If you are not building GNU binutils in the same source tree as GCC, you will need a cross-assembler and cross-linker installed before configuring GCC. Put them in the directory prefix/target/bin. Here is a table of the tools you should put in this directory:
as
This should be the cross-assembler.
ld
This should be the cross-linker.
ar
This should be the cross-archiver: a program which can manipulate archive files (linker libraries) in the target machine's format.
ranlib
This should be a program to construct a symbol table in an archive file.
The installation of GCC will find these programs in that directory, and copy or link them to the proper place to for the cross-compiler to find them when run later.
The easiest way to provide these files is to build the Binutils package. Configure it with the same --host and --target options that you use for configuring GCC, then build and install them. They install their executables automatically into the proper directory.

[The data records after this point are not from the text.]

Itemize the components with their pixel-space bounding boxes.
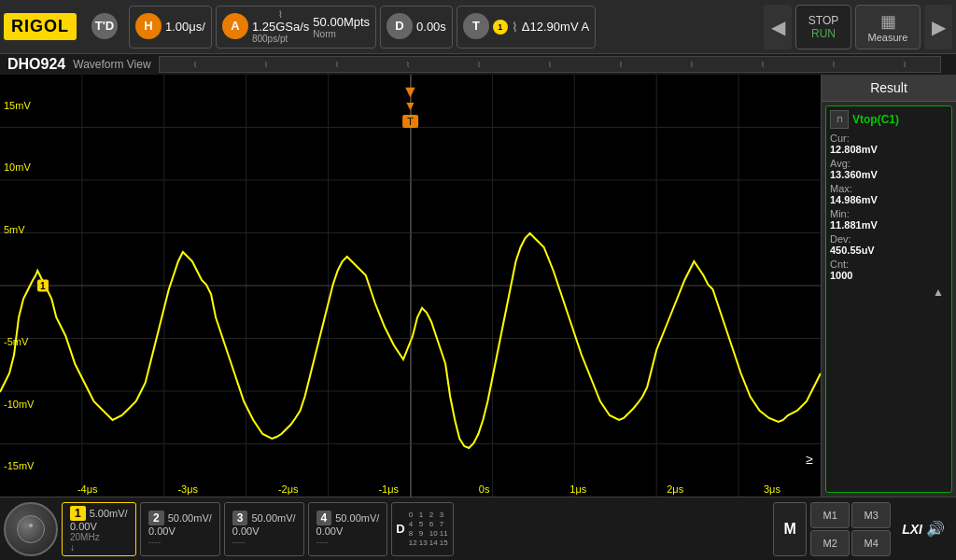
ch3-dots: ----: [232, 537, 296, 547]
result-cur-value: 12.808mV: [830, 144, 948, 155]
result-max-value: 14.986mV: [830, 194, 948, 205]
stop-run-button[interactable]: STOP RUN: [795, 5, 851, 49]
digital-grid: 0123 4567 891011 12131415: [409, 511, 449, 547]
horizontal-group[interactable]: H 1.00μs/: [129, 6, 212, 49]
bottom-bar: 1 5.00mV/ 0.00V 20MHz ↓ 2 50.00mV/ 0.00V…: [0, 497, 956, 560]
result-cur-row: Cur: 12.808mV: [830, 133, 948, 155]
speaker-icon[interactable]: 🔊: [926, 520, 945, 538]
more-button[interactable]: ≥: [802, 450, 817, 469]
ch1-range: 5.00mV/: [90, 508, 128, 519]
knob-inner: [17, 515, 45, 543]
h-value: 1.00μs/: [165, 20, 205, 34]
trigger-wave-icon: ⌇: [278, 9, 283, 20]
td-badge: T'D: [91, 13, 118, 39]
ch1-header: 1 5.00mV/: [70, 506, 128, 521]
knob-dot: [29, 524, 33, 527]
nav-left-arrow[interactable]: ◀: [764, 5, 792, 49]
device-bar: DHO924 Waveform View ⌇⌇⌇⌇ ⌇⌇⌇⌇ ⌇⌇⌇: [0, 54, 956, 75]
result-cur-label: Cur:: [830, 133, 948, 144]
result-panel: Result ⊓ Vtop(C1) Cur: 12.808mV Avg: 13.…: [821, 75, 956, 497]
rigol-logo: RIGOL: [4, 13, 77, 40]
sample-depth: 50.00Mpts: [313, 15, 370, 29]
a-badge: A: [222, 13, 248, 39]
result-min-row: Min: 11.881mV: [830, 208, 948, 231]
result-dev-row: Dev: 450.55uV: [830, 233, 948, 256]
sample-rate: 1.25GSa/s: [252, 20, 309, 34]
settings-knob[interactable]: [4, 502, 58, 556]
top-toolbar: RIGOL T'D H 1.00μs/ A ⌇ 1.25GSa/s 800ps/…: [0, 0, 956, 54]
h-badge: H: [135, 13, 162, 39]
result-card-vtop[interactable]: ⊓ Vtop(C1) Cur: 12.808mV Avg: 13.360mV M…: [825, 105, 952, 493]
ch4-dots: ----: [316, 537, 380, 547]
ch2-offset: 0.00V: [148, 525, 212, 537]
m3-button[interactable]: M3: [851, 502, 891, 528]
channel-3-button[interactable]: 3 50.00mV/ 0.00V ----: [224, 502, 304, 556]
result-dev-value: 450.55uV: [830, 245, 948, 256]
time-ruler-bg: ⌇⌇⌇⌇ ⌇⌇⌇⌇ ⌇⌇⌇: [159, 56, 941, 73]
ch1-badge: 1: [70, 506, 86, 521]
ch2-range: 50.00mV/: [168, 512, 212, 524]
digital-label: D: [396, 522, 404, 536]
result-max-row: Max: 14.986mV: [830, 183, 948, 205]
digital-block[interactable]: D 0123 4567 891011 12131415: [391, 502, 453, 556]
trigger-wave-indicator: ⌇: [252, 9, 309, 20]
measure-button[interactable]: ▦ Measure: [855, 5, 921, 49]
result-panel-title: Result: [822, 75, 956, 102]
pts-per-div: 800ps/pt: [252, 34, 309, 44]
m-sub-buttons: M1 M3 M2 M4: [810, 502, 891, 556]
result-min-value: 11.881mV: [830, 219, 948, 231]
m4-button[interactable]: M4: [851, 530, 891, 556]
time-ruler: ⌇⌇⌇⌇ ⌇⌇⌇⌇ ⌇⌇⌇: [159, 56, 941, 73]
stop-label: STOP: [808, 14, 838, 27]
trigger-marker: T: [402, 115, 419, 128]
lxi-section: LXI 🔊: [894, 520, 952, 538]
ch2-badge: 2: [148, 511, 164, 525]
ch3-badge: 3: [232, 511, 248, 525]
result-avg-label: Avg:: [830, 158, 948, 169]
result-wave-icon: ⊓: [830, 110, 849, 129]
trigger-level: Δ12.90mV A: [522, 20, 589, 34]
result-scroll-indicator: ▲: [830, 284, 948, 301]
result-min-label: Min:: [830, 208, 948, 219]
trigger-group[interactable]: T 1 ⌇ Δ12.90mV A: [457, 6, 596, 49]
device-name: DHO924: [7, 56, 65, 73]
delay-group[interactable]: D 0.00s: [380, 6, 453, 49]
trigger-ch-badge: 1: [493, 20, 508, 35]
result-card-header: ⊓ Vtop(C1): [830, 110, 948, 129]
t-badge: T: [463, 13, 489, 39]
run-label: RUN: [811, 27, 836, 40]
measure-label: Measure: [868, 32, 908, 43]
result-cnt-value: 1000: [830, 270, 948, 281]
result-dev-label: Dev:: [830, 233, 948, 245]
measure-icon: ▦: [880, 11, 896, 32]
ch1-offset: 0.00V: [70, 521, 128, 532]
ch1-bw: 20MHz: [70, 532, 128, 542]
result-avg-row: Avg: 13.360mV: [830, 158, 948, 180]
m1-button[interactable]: M1: [810, 502, 850, 528]
nav-right-arrow[interactable]: ▶: [924, 5, 952, 49]
ch4-range: 50.00mV/: [335, 512, 379, 524]
td-button[interactable]: T'D: [84, 5, 125, 49]
acq-mode: Norm: [313, 29, 370, 39]
scope-display[interactable]: ▼ ▼ T 15mV 10mV 5mV -5mV -10mV -15mV 1 -…: [0, 75, 821, 497]
trigger-arrow: ▼ ▼ T: [402, 82, 419, 128]
acquisition-group[interactable]: A ⌇ 1.25GSa/s 800ps/pt 50.00Mpts Norm: [216, 6, 376, 49]
waveform-display: [0, 75, 821, 497]
main-content: ▼ ▼ T 15mV 10mV 5mV -5mV -10mV -15mV 1 -…: [0, 75, 956, 497]
result-avg-value: 13.360mV: [830, 169, 948, 180]
result-max-label: Max:: [830, 183, 948, 194]
channel-1-button[interactable]: 1 5.00mV/ 0.00V 20MHz ↓: [62, 502, 136, 556]
channel-4-button[interactable]: 4 50.00mV/ 0.00V ----: [308, 502, 388, 556]
d-badge: D: [387, 13, 413, 39]
result-cnt-row: Cnt: 1000: [830, 259, 948, 281]
m-button[interactable]: M: [773, 502, 807, 556]
ch4-offset: 0.00V: [316, 525, 380, 537]
channel-1-indicator: 1: [37, 280, 49, 292]
ch2-dots: ----: [148, 537, 212, 547]
channel-2-button[interactable]: 2 50.00mV/ 0.00V ----: [140, 502, 220, 556]
ch2-header: 2 50.00mV/: [148, 511, 212, 525]
waveform-view-label: Waveform View: [73, 58, 150, 71]
lxi-label: LXI: [902, 522, 922, 537]
ch4-badge: 4: [316, 511, 332, 525]
m2-button[interactable]: M2: [810, 530, 850, 556]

Alas, they do not support all the targets that GCC supports.
If you are not building a C library in the same source tree as GCC, you should also provide the target libraries and headers before configuring GCC, specifying the directories with --with-sysroot or --with-headers and --with-libs. Many targets also require "start files" such as crt0.o and crtn.o which are linked into each executable. There may be several alternatives for crt0.o, for use with profiling or other compilation options. Check your target's definition of STARTFILE_SPEC to find out what start files it uses.
Building in parallel
You can use make bootstrap MAKE="make -j 2" -j 2, or just make -j 2 bootstrap for GNU Make 3.79 and above, instead of make bootstrap to build GCC in parallel. You can also specify a bigger number, and in most cases using a value greater than the number of processors in your machine will result in fewer and shorter I/O latency hits, thus improving overall throughput; this is especially true for slow drives and network filesystems.
Building the Ada compiler
In order to build GNAT, the Ada compiler, you need a working GNAT compiler (GNAT version 3.14 or later, or GCC version 3.1 or later), including GNAT tools such as gnatmake and gnatlink, since the Ada front end is written in Ada (with some GNAT-specific extensions), and GNU make.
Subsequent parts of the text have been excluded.